'model.eval()' vs 'with torch.no_grad()'

You don’t need to compute grad when evaluate on valid/test set. Just a simple
torch.no_grad() will save you few second per epoch. It worth a while if you tuning your model.

Easiest way to optimize your workflow. Take it.

@ptrblck Hi, I wonder that if I have a pre-trained model to be used as a supervisor (e.g. a discriminator) which will be ensembled in a new model, and I want to zero dropout for this supervisor while keep dropout for the rest of my new model, what should I do?

I know that I can manually bypass the nn.Dropout layers, but what about the internal dropout in other models, like multi-layer RNN or Transformer? If I prefer to use torch.load to load the supervisor instead of state_dict, is there a convenient way to disable dropout for this part of my model?

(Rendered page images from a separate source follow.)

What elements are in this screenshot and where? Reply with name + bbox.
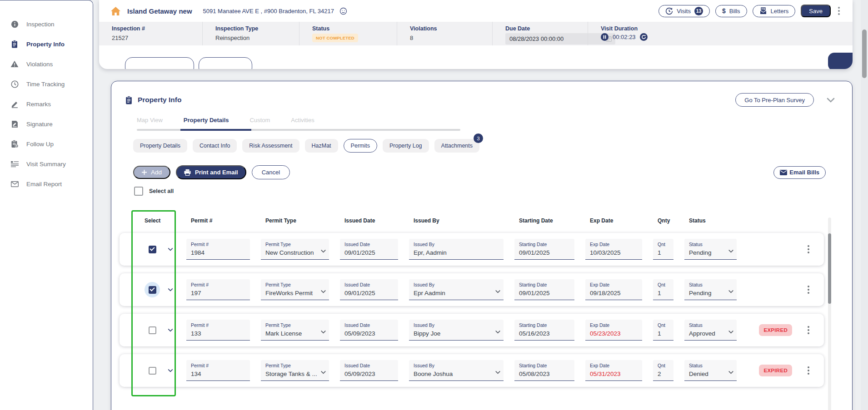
- save-button[interactable]: Save: [801, 5, 831, 17]
- permit-number-field[interactable]: Permit #134: [186, 360, 250, 381]
- tab-map-view[interactable]: Map View: [137, 117, 163, 123]
- exp-date-field[interactable]: Exp Date10/03/2025: [585, 239, 642, 260]
- chevron-down-icon: [728, 247, 733, 255]
- header-kebab-menu[interactable]: [836, 5, 842, 17]
- row-checkbox[interactable]: [149, 286, 156, 294]
- issued-date-field[interactable]: Issued Date09/01/2025: [340, 279, 398, 300]
- row-menu-kebab[interactable]: [806, 365, 811, 376]
- quantity-field[interactable]: Qnt2: [653, 360, 673, 381]
- envelope-icon: [780, 170, 787, 175]
- cancel-button[interactable]: Cancel: [252, 165, 290, 179]
- visit-duration-cell: Visit Duration 00:02:23: [588, 22, 853, 45]
- starting-date-field[interactable]: Starting Date09/01/2025: [514, 279, 574, 300]
- page-scrollbar-track[interactable]: [861, 0, 868, 410]
- sidebar-item-violations[interactable]: Violations: [0, 56, 93, 72]
- property-info-panel: Property Info Go To Pre-Plan Survey Map …: [111, 81, 853, 410]
- sidebar-item-email-report[interactable]: Email Report: [0, 176, 93, 192]
- row-checkbox[interactable]: [149, 326, 156, 334]
- quantity-field[interactable]: Qnt1: [653, 239, 673, 260]
- issued-date-field[interactable]: Issued Date05/09/2023: [340, 360, 398, 381]
- issued-by-select[interactable]: Issued ByBippy Joe: [409, 320, 504, 341]
- field-label: Permit Type: [265, 322, 324, 328]
- field-value: 1: [658, 330, 669, 337]
- permit-number-field[interactable]: Permit #1984: [186, 239, 250, 260]
- pause-icon[interactable]: [601, 33, 609, 41]
- sidebar-item-visit-summary[interactable]: Visit Summary: [0, 156, 93, 172]
- chip-attachments[interactable]: Attachments3: [434, 139, 479, 153]
- select-all-checkbox[interactable]: [134, 187, 143, 196]
- status-select[interactable]: StatusPending: [684, 239, 737, 260]
- row-expand-caret[interactable]: [164, 329, 177, 332]
- row-menu-kebab[interactable]: [806, 324, 811, 336]
- page-scrollbar-thumb[interactable]: [862, 30, 867, 78]
- add-button[interactable]: Add: [133, 166, 170, 179]
- chip-permits[interactable]: Permits: [344, 139, 377, 153]
- issued-by-select[interactable]: Issued ByEpr, Aadmin: [409, 239, 504, 260]
- permit-number-field[interactable]: Permit #197: [186, 279, 250, 300]
- chip-contact-info[interactable]: Contact Info: [193, 139, 237, 153]
- permit-type-select[interactable]: Permit TypeFireWorks Permit: [261, 279, 329, 300]
- letters-button[interactable]: Letters: [753, 5, 796, 17]
- cut-off-button-2[interactable]: [199, 57, 252, 69]
- chip-property-log[interactable]: Property Log: [383, 139, 429, 153]
- field-label: Permit #: [191, 363, 245, 368]
- email-bills-button[interactable]: Email Bills: [773, 166, 826, 179]
- header-card: Island Getaway new 5091 Manatee AVE E , …: [99, 0, 853, 69]
- cut-off-button-3[interactable]: [828, 53, 853, 69]
- status-select[interactable]: StatusPending: [684, 279, 737, 300]
- sidebar-item-follow-up[interactable]: Follow Up: [0, 136, 93, 152]
- issued-by-select[interactable]: Issued ByBoone Joshua: [409, 360, 504, 381]
- bills-button[interactable]: $ Bills: [715, 5, 747, 17]
- starting-date-field[interactable]: Starting Date09/01/2025: [514, 239, 574, 260]
- street-view-icon[interactable]: [339, 7, 347, 15]
- field-label: Starting Date: [519, 363, 570, 368]
- row-expand-caret[interactable]: [164, 248, 177, 251]
- status-select[interactable]: StatusApproved: [684, 320, 737, 341]
- table-scrollbar-thumb[interactable]: [828, 233, 831, 304]
- sidebar-item-signature[interactable]: Signature: [0, 116, 93, 132]
- print-and-email-button[interactable]: Print and Email: [176, 165, 246, 179]
- starting-date-field[interactable]: Starting Date05/16/2023: [514, 320, 574, 341]
- go-to-pre-plan-survey-button[interactable]: Go To Pre-Plan Survey: [735, 93, 814, 107]
- permit-type-select[interactable]: Permit TypeStorage Tanks & ...: [261, 360, 329, 381]
- exp-date-field[interactable]: Exp Date05/31/2023: [585, 360, 642, 381]
- exp-date-field[interactable]: Exp Date09/18/2025: [585, 279, 642, 300]
- status-select[interactable]: StatusDenied: [684, 360, 737, 381]
- permit-type-select[interactable]: Permit TypeMark License: [261, 320, 329, 341]
- issued-date-field[interactable]: Issued Date09/01/2025: [340, 239, 398, 260]
- field-label: Qnt: [658, 322, 669, 328]
- chip-property-details[interactable]: Property Details: [133, 139, 187, 153]
- sidebar-item-property-info[interactable]: Property Info: [0, 36, 93, 52]
- quantity-field[interactable]: Qnt1: [653, 320, 673, 341]
- starting-date-field[interactable]: Starting Date05/08/2023: [514, 360, 574, 381]
- row-menu-kebab[interactable]: [806, 243, 811, 255]
- chip-risk-assessment[interactable]: Risk Assessment: [242, 139, 299, 153]
- permit-type-select[interactable]: Permit TypeNew Construction: [261, 239, 329, 260]
- issued-by-select[interactable]: Issued ByEpr Aadmin: [409, 279, 504, 300]
- exp-date-field[interactable]: Exp Date05/23/2023: [585, 320, 642, 341]
- row-checkbox[interactable]: [149, 246, 156, 253]
- field-value: Epr, Aadmin: [414, 249, 499, 256]
- field-value: 05/08/2023: [519, 370, 570, 377]
- chip-hazmat[interactable]: HazMat: [305, 139, 338, 153]
- tab-custom[interactable]: Custom: [250, 117, 270, 123]
- sidebar-item-time-tracking[interactable]: Time Tracking: [0, 76, 93, 92]
- field-value: New Construction: [265, 249, 324, 256]
- row-expand-caret[interactable]: [164, 369, 177, 372]
- row-menu-kebab[interactable]: [806, 284, 811, 296]
- restart-timer-icon[interactable]: [640, 33, 648, 41]
- permit-number-field[interactable]: Permit #133: [186, 320, 250, 341]
- cut-off-button-1[interactable]: [125, 57, 194, 69]
- row-checkbox[interactable]: [149, 367, 156, 375]
- inspection-number-label: Inspection #: [112, 25, 202, 32]
- field-label: Permit Type: [265, 282, 324, 287]
- visits-button[interactable]: Visits 13: [658, 5, 710, 17]
- quantity-field[interactable]: Qnt1: [653, 279, 673, 300]
- sidebar-item-inspection[interactable]: Inspection: [0, 16, 93, 32]
- collapse-panel-chevron-icon[interactable]: [827, 98, 835, 103]
- row-expand-caret[interactable]: [164, 288, 177, 291]
- sidebar-item-remarks[interactable]: Remarks: [0, 96, 93, 112]
- tab-activities[interactable]: Activities: [291, 117, 314, 123]
- tab-property-details[interactable]: Property Details: [184, 117, 229, 123]
- issued-date-field[interactable]: Issued Date05/09/2023: [340, 320, 398, 341]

I have tried that first switch to train mode for the whole model and then set the supervisor to eval mode alone, but it gave me

RuntimeError: cudnn RNN backward can only be called in training mode

I need the gradient :pleading_face:

This approach sounds correct.
Unfortunately, you are running into this cudnn issue, so after calling eval() on the discriminator, you would have to call train() again on the RNN.
Here is a pseudo code:

model = MyModel()

model.train() # not necessary, since the model should be in training mode by default

model.discriminator.eval() # disable dropout

model.discriminator.rnn.train() # enable RNN training mode for cudnn issue

Thank you! The code seems to work now, but I still has a question that will

makes model.discriminator.rnn keep its dropout?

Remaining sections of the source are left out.